El Dorado County
Location and origin
Placerville, only a few miles from where the first gold was found in Coloma, still lies in the gold-region, at the junction of Mother Lode Street (now the CA 49) and the main highway from Sacramento to the Comstock silver mine in Nevada (now the U.S. 50)
Originally the town was named Dry Diggins; this was later changed to Hangtown, because so many unruly gold-diggers were hanged in order to maintain law and order. On a house in Main Street where the gallows stood, a life-sized figure of a "hanged man" can still be seen today. Little of its wild past remains in Placerville.

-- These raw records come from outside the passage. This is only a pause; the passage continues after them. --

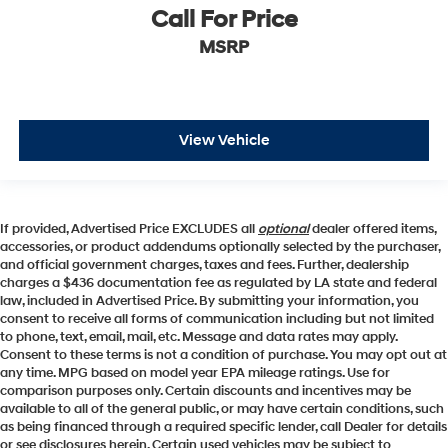
Cab to Axle (in): 42.1
Call For Price
Cab to End of Frame (in): - TBD -
MSRP
Ground to Top of Load Floor (in): - TBD -
Ground to Top of Frame (in): - TBD -
Frame Width, Rear (in): - TBD -
View Vehicle
Ground Clearance, Front (in): 10.12
Ground Clearance, Rear (in): 10.12
Cargo Box Length @ Floor (in): 82.2
If provided, Advertised Price EXCLUDES all
optional
dealer offered items,
accessories, or product addendums optionally selected by the purchaser,
Cargo Box Width @ Top, Rear (in): - TBD -
and official government charges, taxes and fees. Further, dealership
Cargo Box Width @ Floor (in): 71.4
charges a $436 documentation fee as regulated by LA state and federal
law, included in Advertised Price. By submitting your information, you
Cargo Box Width @ Wheelhousings (in): 51.85
consent to receive all forms of communication including but not limited
to phone, text, email, mail, etc. Message and data rates may apply.
Cargo Box (Area) Height (in): 21
Consent to these terms is not a condition of purchase. You may opt out at
Tailgate Width (in): - TBD -
any time. MPG based on model year EPA mileage ratings. Use for
comparison purposes only. Certain discounts and incentives may be
Cargo Volume (ft³): 69.5
available to all of the general public, or may have certain conditions, such
Ext'd Cab Cargo Volume (ft³): - TBD -
as being financed through a required specific lender, call Dealer for details
or see disclosures herein. Certain used vehicles may be subject to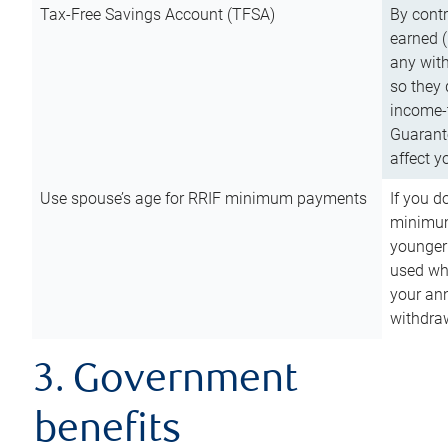
Tax-Free Savings Account (TFSA)
By cont
earned (
any with
so they 
income-t
Guarant
affect y
Use spouse’s age for RRIF minimum payments
If you d
minimum
younger
used wh
your an
withdra
3. Government
benefits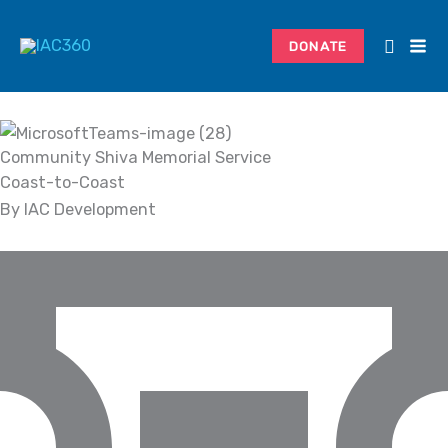
Skip
Search...
to
DONATE
content
Community Shiva Memorial Service
Coast-to-Coast
By IAC Development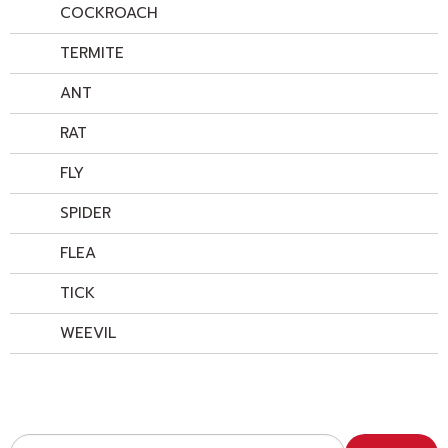
COCKROACH
TERMITE
ANT
RAT
FLY
SPIDER
FLEA
TICK
WEEVIL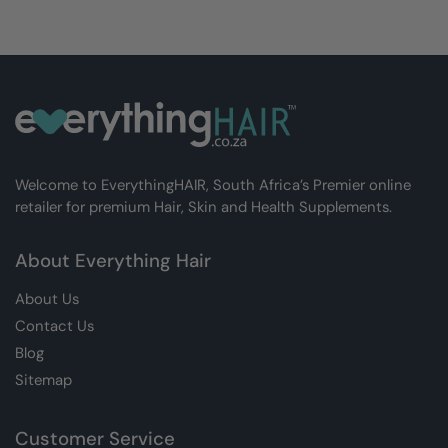
Welcome to EverythingHAIR, South Africa’s Premier online
retailer for premium Hair, Skin and Health Supplements.
About Everything Hair
About Us
Contact Us
Blog
Sitemap
Customer Service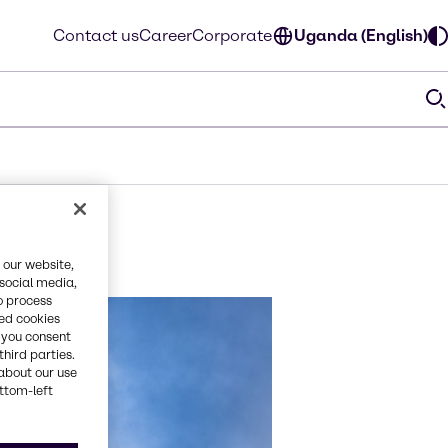
Contact us
Career
Corporate
Uganda (English)
 our website,
 social media,
o process
red cookies
, you consent
third parties.
about our use
ottom-left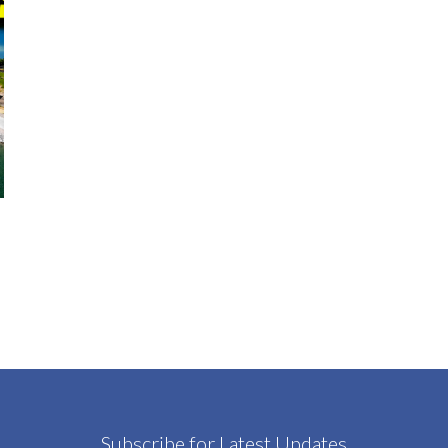
Subscribe for Latest Updates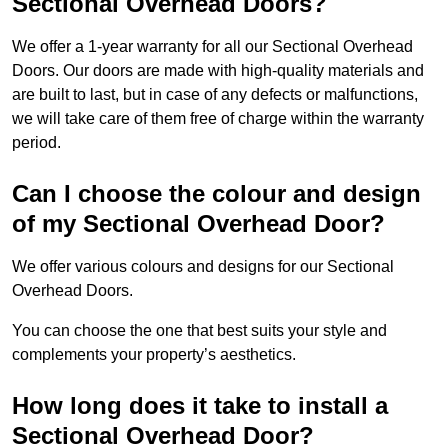
Sectional Overhead Doors?
We offer a 1-year warranty for all our Sectional Overhead
Doors. Our doors are made with high-quality materials and
are built to last, but in case of any defects or malfunctions,
we will take care of them free of charge within the warranty
period.
Can I choose the colour and design
of my Sectional Overhead Door?
We offer various colours and designs for our Sectional
Overhead Doors.
You can choose the one that best suits your style and
complements your property’s aesthetics.
How long does it take to install a
Sectional Overhead Door?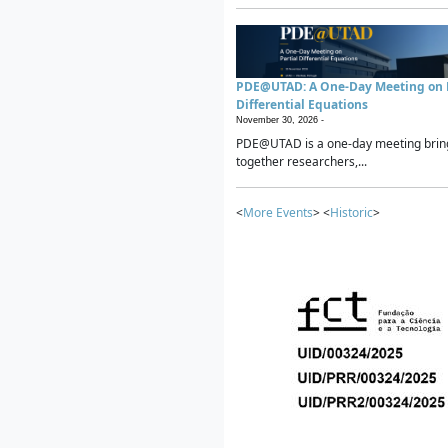
PDE@UTAD: A One-Day Meeting on P
Differential Equations
November 30, 2026 -
PDE@UTAD is a one-day meeting brin
together researchers,...
<
More Events
> <
Historic
>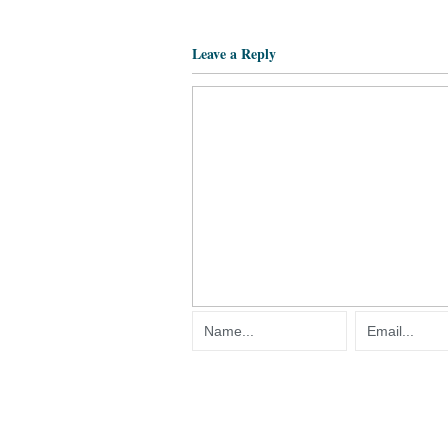
Leave a Reply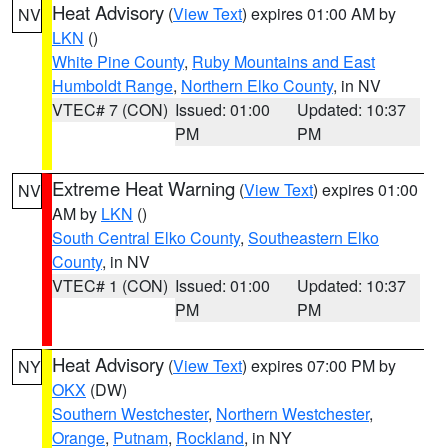
Heat Advisory
(
View Text
) expires 01:00 AM by
NV
LKN
()
White Pine County
,
Ruby Mountains and East
Humboldt Range
,
Northern Elko County
, in NV
VTEC# 7 (CON)
Issued: 01:00
Updated: 10:37
PM
PM
Extreme Heat Warning
(
View Text
) expires 01:00
NV
AM by
LKN
()
South Central Elko County
,
Southeastern Elko
County
, in NV
VTEC# 1 (CON)
Issued: 01:00
Updated: 10:37
PM
PM
Heat Advisory
(
View Text
) expires 07:00 PM by
NY
OKX
(DW)
Southern Westchester
,
Northern Westchester
,
Orange
,
Putnam
,
Rockland
, in NY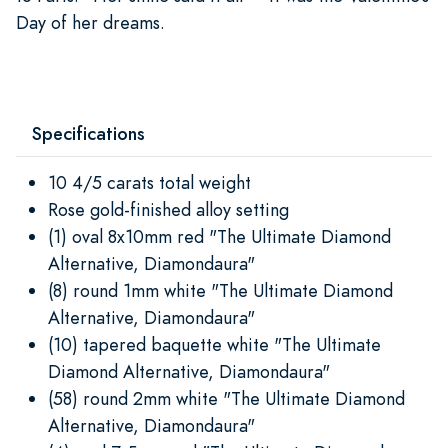
Day of her dreams.
Specifications
10 4/5 carats total weight
Rose gold-finished alloy setting
(1) oval 8x10mm red "The Ultimate Diamond
Alternative, Diamondaura"
(8) round 1mm white "The Ultimate Diamond
Alternative, Diamondaura"
(10) tapered baquette white "The Ultimate
Diamond Alternative, Diamondaura"
(58) round 2mm white "The Ultimate Diamond
Alternative, Diamondaura"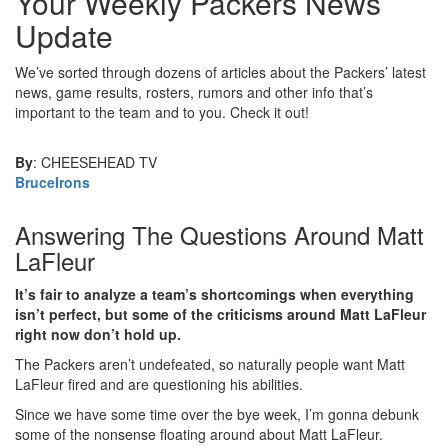
Your Weekly Packers News
Update
We’ve sorted through dozens of articles about the Packers’ latest
news, game results, rosters, rumors and other info that’s
important to the team and to you. Check it out!
By
: CHEESEHEAD TV
BruceIrons
Answering The Questions Around Matt
LaFleur
It’s fair to analyze a team’s shortcomings when everything
isn’t perfect, but some of the criticisms around Matt LaFleur
right now don’t hold up.
The Packers aren’t undefeated, so naturally people want Matt
LaFleur fired and are questioning his abilities.
Since we have some time over the bye week, I’m gonna debunk
some of the nonsense floating around about Matt LaFleur.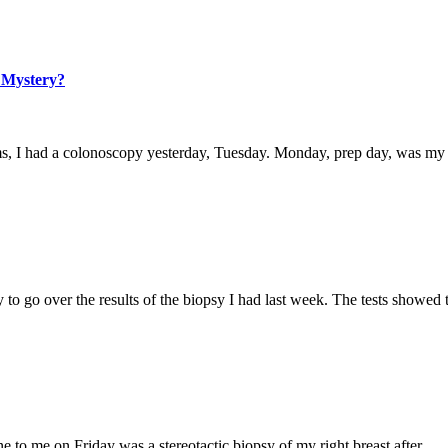
 Mystery?
blems, I had a colonoscopy yesterday, Tuesday. Monday, prep day, was m
ay to go over the results of the biopsy I had last week. The tests showed
done to me on Friday was a stereotactic biopsy of my right breast after…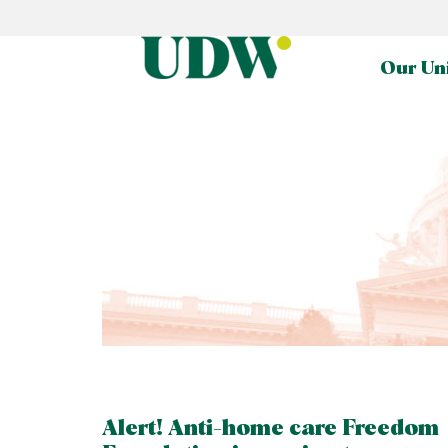
Our Un
Alert! Anti-home care Freedom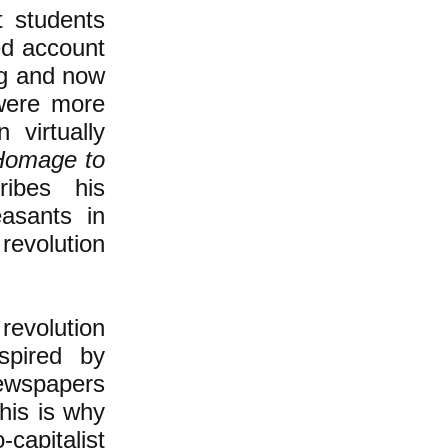
t students
sed account
ing and now
were more
 virtually
Homage to
ribes his
asants in
revolution
revolution
spired by
newspapers
his is why
-capitalist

Today it lies in the middle of a fruit-growing area, where a big "Cherry Carnival" is held in the middle of June, and where the apple harvest is celebrated from September to December, during which period 45 farmers welcome visitors.
"From rags to riches"
Three famous Americans began life in Placerville: Mark Hopkins, a grocer who became a railway magnate and one of San Francisco's richest men (a hotel bears his name), the butcher Philip Armour, founder of one of the largest meat processing companies still in existence, and the coach-builder John Studebaker, one of the first important motor-car manufacturers in Detroit.
Placerville can be used as a base for trips through Mother Lode County. Anyone who feels like looking for gold in one of the streams or rivers in the neighborhood can do so under the expert guidance of a gold-digger.